EXERCISE DATA =
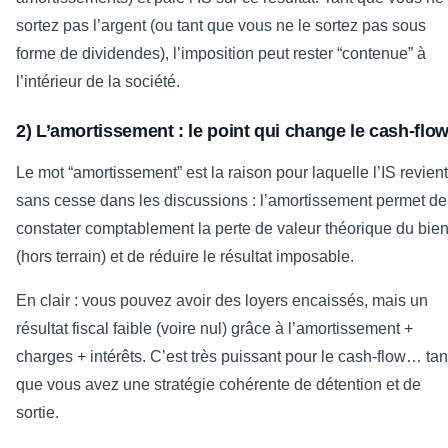
sortez pas l’argent (ou tant que vous ne le sortez pas sous
forme de dividendes), l’imposition peut rester “contenue” à
l’intérieur de la société.
2) L’amortissement : le point qui change le cash-flo
Le mot “amortissement” est la raison pour laquelle l’IS revient
sans cesse dans les discussions : l’amortissement permet de
constater comptablement la perte de valeur théorique du bie
(hors terrain) et de réduire le résultat imposable.
En clair : vous pouvez avoir des loyers encaissés, mais un
résultat fiscal faible (voire nul) grâce à l’amortissement +
charges + intérêts. C’est très puissant pour le cash-flow… tan
que vous avez une stratégie cohérente de détention et de
sortie.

ASSIGNED TASK =
Pictures are to be dropped, and every record is to be copied exactly.

RESPONSE BOX =
sortez pas l’argent (ou tant que vous ne le sortez pas sous
forme de dividendes), l’imposition peut rester “contenue” à
l’intérieur de la société.
2) L’amortissement : le point qui change le cash-flo
Le mot “amortissement” est la raison pour laquelle l’IS revient
sans cesse dans les discussions : l’amortissement permet de
constater comptablement la perte de valeur théorique du bie
(hors terrain) et de réduire le résultat imposable.
En clair : vous pouvez avoir des loyers encaissés, mais un
résultat fiscal faible (voire nul) grâce à l’amortissement +
charges + intérêts. C’est très puissant pour le cash-flow… tan
que vous avez une stratégie cohérente de détention et de
sortie.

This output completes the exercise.